Belli kişilerin ikametine tahsis edilmeyen yerler genele ait yerlerdir. Bu
sebeple insanların yararlanmak zorunda kaldıkları ribatlar, hanlar, mağazalar,
hamamlar ve benzeri yerler, izin alınmadan girilebilecek yerlerdir. Çünkü bu
yerler, bütün insanların yararlanabilmeleri için hazırlanmıştır. Nitekim sıcak
ve soğuktan korunmak, malzeme ve eşya koymak, alış veriş yapmak ve yıkanmak gibi
ev haline uygun diğer şeylerden istifade etmek hakkı vardır. Bu sebeple, söz
konusu yerlere izin alınmadan girmek günah değildir.
Allah,
sizin açığa vurduklarınızı da, gizlediklerinizi de bilir. Bu ifade, bahis
konusu edilen yerlerden birine, bozgunculuk etmek veya bazı mahrem sırlar elde
etmek, için girene bir tehdit unsuru niteliği taşımaktadır.
Rivayete göre
Hazret-i Ömer İbn
Mes'ûd'la gece teftişinde bulunuyordu. Bu teftişlerin birinde bir kapı
aralığından bakmış ve içeride, önünde şarap bulunan ve şarkıcı bir kadının da
kendisine şarkı söylemekte olduğu bir ihtiyar görmüş. Bunun üzerine
Hazret-i Ömer, kapı üstünden içeriye girmiş,
ihtiyara hitaben: ”Senin gibi yaşlı birinin bu durumda olması doğru mudur?" diye
sormuş. İhtiyar kalkıp: ”Ey mü'minler em iri! Müsade buyur, söyleyeceklerim
var," demiş. Hazret-i Ömer de: ”Söyle,"
demiş. Bunun üzerine ihtiyar: ”Ben bir konuda Allah'a itaasizlik etmişsem sen üç
konuda itaatsizlik ettin" dedi. Hazret-i Ömer:
”Onlar nedir?" deyince, ihtiyar: ”Allahü teâlâ:
'...Birbirinizin kusurlarını araştırmayın...' (Hucûrât:
12) buyruğuyla kusur aramayı yasakladığı halde, kusur aradın. Yine Allah;
'...Evlere kapılarından girin...' (Bakara: 189)
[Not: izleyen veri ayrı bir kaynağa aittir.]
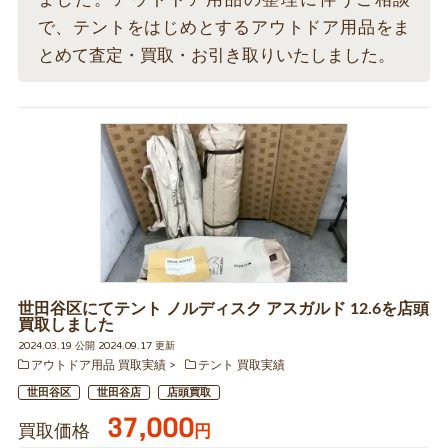
で、テントをはじめとするアウトドア用品をま
とめて査定・買取・お引き取りいたしました。
世田谷区にてテント ノルディスク アスガルド 12.6を店頭
買取しました
2024.03.19 公開 2024.09.17 更新
アウトドア用品 買取実績
テント 買取実績
世田谷区
世田谷店
店頭買取
37,000
買取価格
円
buyurduğu halde, sen üstten girdin. Öte yandan Allah: 'Kendi evinizden başka
evlere, izin almadan ve halkına selâm vermeden girmeyin...'
(Nur: 27) buyurmasına rağmen eve izinsiz girdin"
demiş. Hazret-i Ömer: ”Doğru söyledin. Beni
bağışlar mısın?" demiş. Yaşlı adam: ”Seni Allah bağışlasın" cevabını verdikten
sonra Hazret-i Ömer’in, Yüce Allah'ın
emirleri karşısında kendisinden af dilemesi üzerine etkilenmiş ve tevbe etmiş.
Bunun üzerine Hazret-i Ömer de ağlayarak:
”Allah bağışlamazsa, vay Ömer’in haline" demiştir.
30
Ey Rasülüm Muhammed!
Mü'min
erkeklere, gözlerini harama
dikmemelerini, ırzlarını da helâl olmayan şeylerden
korumalarını söyle. Çünkü bu, göz dikmeme ve koruma
kendileri için şüphe kirinden
daha
temiz bir davranıştır. Şüphesiz Allah, onların yapmakta olduklarından
haberdardır. O'na hiçbir şey gizli kalmaz. Bu sebeple onlar, her
halükârda O'ndan korksunlar.
"Ğaddu": Görmeye mani olacak
şekilde göz kapaklarını kapamaktır.
Rivayete göre Hazret-i İsa:
”Bakıştan sakının. Çünkü bakış, kalbte şehveti yeşertir" demiştir.
Hadis-i Şerifte de şöyle buyurulmuştur: ”Bana, kendinizle ilgili altı
şeyi garantileyin ki, hen de size cenneti garanti edeyim: Konuştuğunuz zaman
doğru konuşun. Söz verdiğiniz zaman sözünüzü yerine getirin. Size bir şey emanet
edilince onu yerine getirin. Namusunuzu koruyun. Gözlerinizi harama dikmeyin ve
ellerinizi kötülüklerden uzak tutun. ”
31
Mü'min
kadınlara da şöyle: Gözlerini sakınsınlar. Bakmaları helâl olmayan erkeğe
bakmasınlar. Bakmanın haram olduğu yerler de Ebû
Hanife ve Ahmed b. Hanbel'e göre avret
yeri sayılan yerlerdir. Şafiî mezhebinin tercih edilen görüşüne göre erkek
kadına bakamadığı gibi, kadın da erkeğe bakamaz.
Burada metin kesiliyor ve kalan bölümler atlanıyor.